Cathy Young is a contributing editor to Reason magazine.
The horrific massacre in Charleston, South Carolina, where nine black churchgoers died at the hands of a white supremacist gunman, has been a powerful jolt to America, prompting a renewed focus on racial divisions and the need to confront them.
Many say our nation has failed at dealing honestly with our history of racial oppression and violence, and that the Charleston tragedy should be a wake-up call. Are we on the verge of a shift in the national discourse on race? Perhaps; but for that shift to have a lasting positive effect, there must be an honest and open conversation across the board.
In the aftermath of the crime, we have seen some conservatives downplay the issue of racism. Several Fox News hosts have tried to spin the shooting as "an attack on faith" because it took place in a church, despite overwhelming evidence that the motive was a racial one. Several Republican presidential candidates also tiptoed around the plain fact that Dylann Roof, the 21-year-old charged in the shootings, deliberately targeted blacks out of racist convictions.

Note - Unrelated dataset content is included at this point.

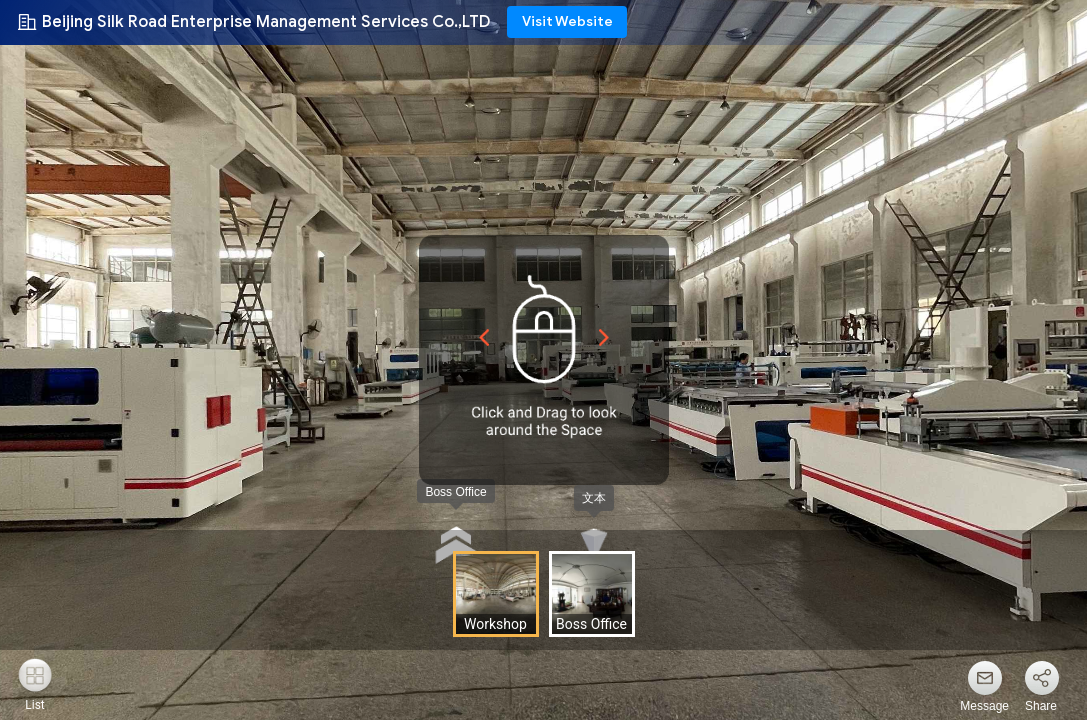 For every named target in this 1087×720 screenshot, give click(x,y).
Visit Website (567, 21)
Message (984, 706)
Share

Also from the realm of racism evasion is the defense of the Confederate flag which flies at the South Carolina statehouse, though Gov. Nikki Haley Monday called for it to be removed from the Capitol grounds. While many in the South see the flag as a symbol of regional pride and tradition, it is inextricably linked to an ugly part of that tradition that is fundamentally antithetical to American values: the defense of slavery and, later, segregation.
Yet, if "see no racism" attitudes exist in some quarters of the right, many on the left are just as willfully blind to decades of racial progress.
While it's quite true that the Charleston shooting cannot be seen in isolation from a long and horrific history of white supremacist terrorism against blacks (and, often, whites supportive of black equality), it is also a fact that in 2015, such an act is a shocking aberration. In the past, such terrorism often had widespread popular and tacit institutional support in the South; today, it is universally condemned and viewed with horror. It is worth noting that, according to Roof's statements, he felt driven to take action partly because of frustration with the lack of Ku Klux Klan and other white supremacist activity in Charleston.
Some anti-racism activists have tried to use the Charleston tragedy as a platform for general denunciations of "whiteness" and questionable charges of racial bias.
Tweets lambasted alleged race-based favoritism toward Roof, such as the fact that he was given a bulletproof vest for a court appearance (the same was done for Long Island Rail Road shooter Colin Ferguson and Washington, D.C., sniper Lee Boyd Malvo, both of whom are black), and that the media published a photo of him as a sweet-looking child (the same was done for Malvo). Even the admiration for the forgiveness shown to Roof by the victims' families has been treated as denying blacks' right to anger.
Telling white Americans they are presumed guilty of racism and that they are not allowed to dispute any claim of racism by a person of color -- which happens routinely in progressive discourse -- is no way to move forward on racial issues. An honest conversation also requires an acknowledgment that far more black lives are taken by crime within the community than by racist violence.
The tragedy in Charleston has prompted some much-needed conversation in conservative ranks about past and present racism in America. But liberals and progressives need to reexamine the blinders that exist in their own discourse on race -- unless we want another round of polarized and ultimately fruitless debate.
Cathy Young is a regular contributor to Reason magazine and Real Clear Politics.